I don't know why this was so hard for me to begin, but it was.  I'll complete the backstory below.  But for now, here's what I did.


I picked up this cigar box from my friend, Carissa.  She and her husband own and run a year round Christmas store in downtown Estes Park, Colorado.  I was surprised when I saw it.  It was much nicer than I expected.  I thought cigar boxes were made of chipboard and hinged with paper and you kept crayons in them.  I guess I need to get out more!  This was a wooden box with pegged hinges.




I gave the box a light sanding and then dry brushed some black paint with the wood grain.  I rubbed in the paint and then waxed it with Annie Sloan dark wax paste, which gave it a rich glow.  It was really amazing how just these simple steps transformed the look.


I lined the inside with Tim Holtz Crowded Attic Paper Stash papers.  My husband cut me some short walnut pegs for the corners on which to suspend a shelf.


This was to be a Memory Box for Carissa's little boy, Tavin.  Tavin was just a baby when his grandfather suddenly passed away.  He was a wonderful, fun loving family man and the whole community was saddened at the loss.  Hopefully, this will help Tavin know his granddad a little bit with pictures and mementoes that will prompt stories of the things he loved from the people who loved him.

I put a picture on top that is the only picture taken of Tavin with his grandfather.  The hinges at the top are non functioning, decorative only.  The word band says "know in your heart that you are loved" and the little heart charm says "beyond measure".  Double click on any of these pictures for a closer look.


I covered a piece of chipboard cut to fit just inside the box with Sticky Back Canvas with an image transferred from another page from Crowded Attic.  If you haven't done image transfers with SBC, here's a video tutorial showing you how.


I put Tim Holtz' Hinge Fasteners in the corners for a lifting mechanism.  I collaged a few bits of memorabilia to the shelf and some loose items for story prompts about Carissa's dad.
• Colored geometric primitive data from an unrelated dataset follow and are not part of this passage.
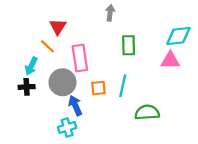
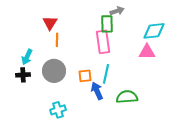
gray arrow: (110, 13) -> (117, 11), moved, turned 64
green rectangle: (129, 45) -> (107, 24), moved
orange line: (47, 46) -> (57, 40), moved, turned 48
pink rectangle: (80, 58) -> (103, 42), moved
blue arrow: (75, 105) -> (97, 91), moved

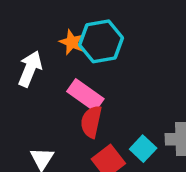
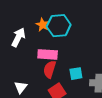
pink rectangle: (85, 95) -> (48, 54), turned -36
cyan square: (143, 149) -> (76, 74), moved, turned 32

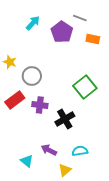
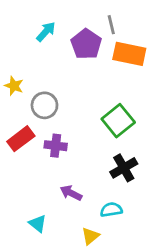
gray line: (80, 18) -> (111, 25), turned 56
orange rectangle: (93, 39) -> (129, 54), size x1.6
black cross: (65, 119) -> (124, 168), moved
purple arrow: (49, 150) -> (71, 193), moved

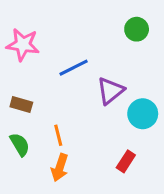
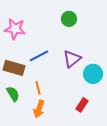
green circle: (137, 29) -> (69, 19), moved
blue line: (74, 68) -> (39, 56), moved
brown rectangle: (21, 104) -> (14, 68), size x1.5

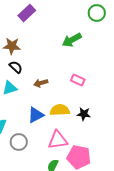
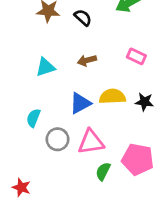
black semicircle: (16, 67) -> (83, 18), moved
pink triangle: (58, 140) -> (91, 142), moved

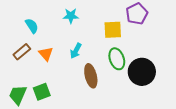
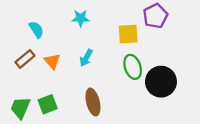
brown ellipse: (91, 76) -> (93, 102), moved

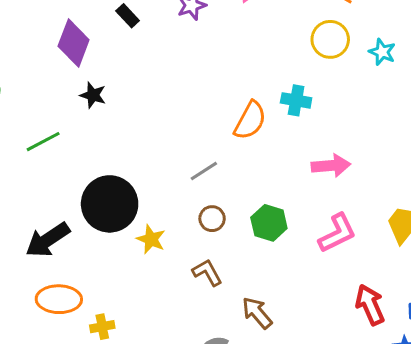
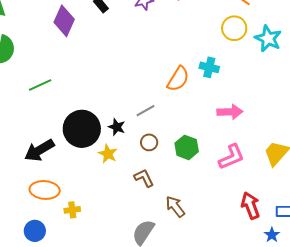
cyan star: (382, 52) -> (268, 39), size x1.5
black star: (93, 95) -> (117, 127), moved

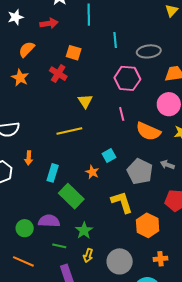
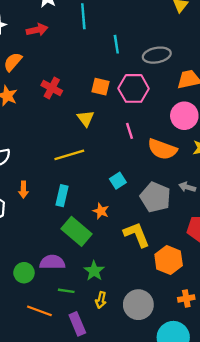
orange square: (74, 53) -> (101, 87), moved
orange star: (92, 172) -> (101, 211), moved
cyan rectangle: (53, 173) -> (62, 196), moved
orange line: (23, 261) -> (39, 311), moved

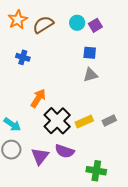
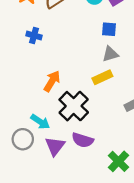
yellow rectangle: (84, 122) -> (102, 77), moved
cyan arrow: (12, 124) -> (40, 122), moved
green cross: (96, 171) -> (119, 161), turned 36

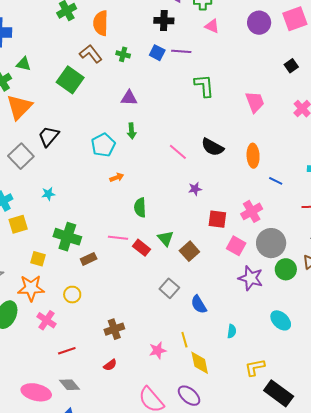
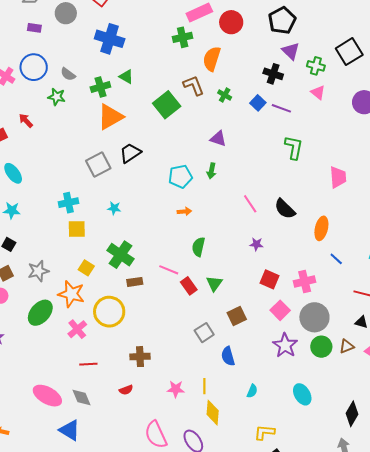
brown square: (189, 251) -> (237, 316), moved
yellow circle: (72, 295) -> (109, 312), size x1.8

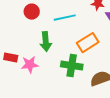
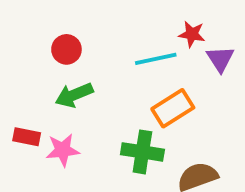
cyan line: (65, 18) -> (156, 59), moved
green arrow: (46, 42) -> (74, 95), moved, turned 72

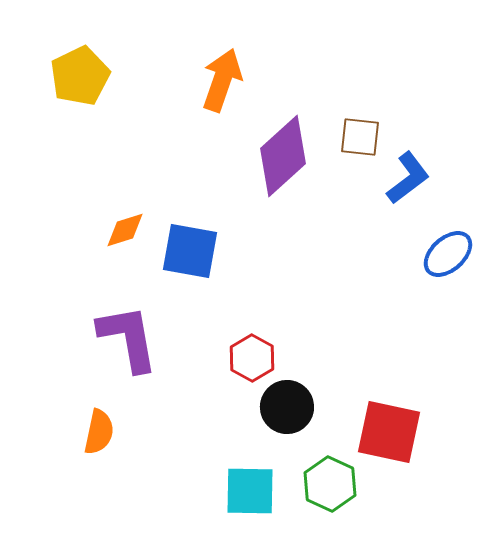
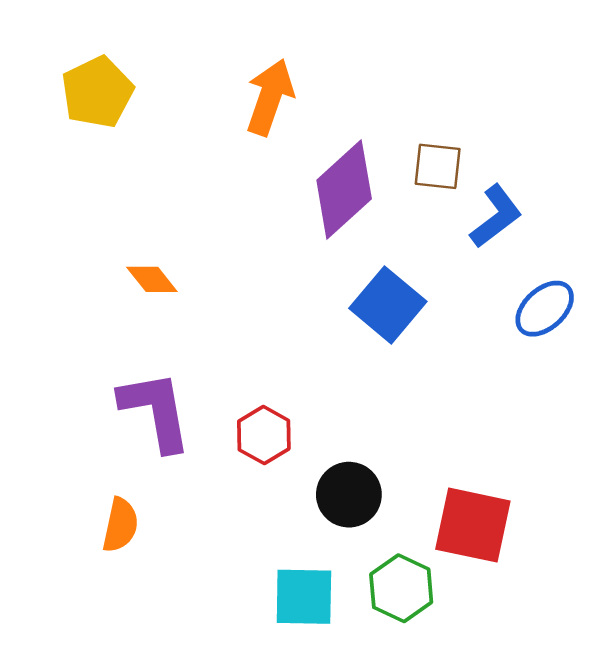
orange diamond: (125, 230) -> (152, 279), turned 69
blue square: (190, 251) -> (388, 305), moved, turned 30
red hexagon: (252, 358) -> (264, 435), moved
He loved to play squash and loved to drink Jack Daniels and smoke cigars.  One of Carissa's fond memories is of her dad making her pancakes on Saturday mornings while they listened to the Beatles.


You can lift out the shelf to reveal a section for loose photographs, letter and cards.  I mounted on card stock and fussy cut pics of a New York Jets logo, BMW motorcycle, and Joe Montana, all favorites of Carissa's dad.



This picture always moves me.  Much thanks goes to Carissa's husband, Josh, who gave me guidance on who Kurt was and what he loved.  What he loved most was his daughters.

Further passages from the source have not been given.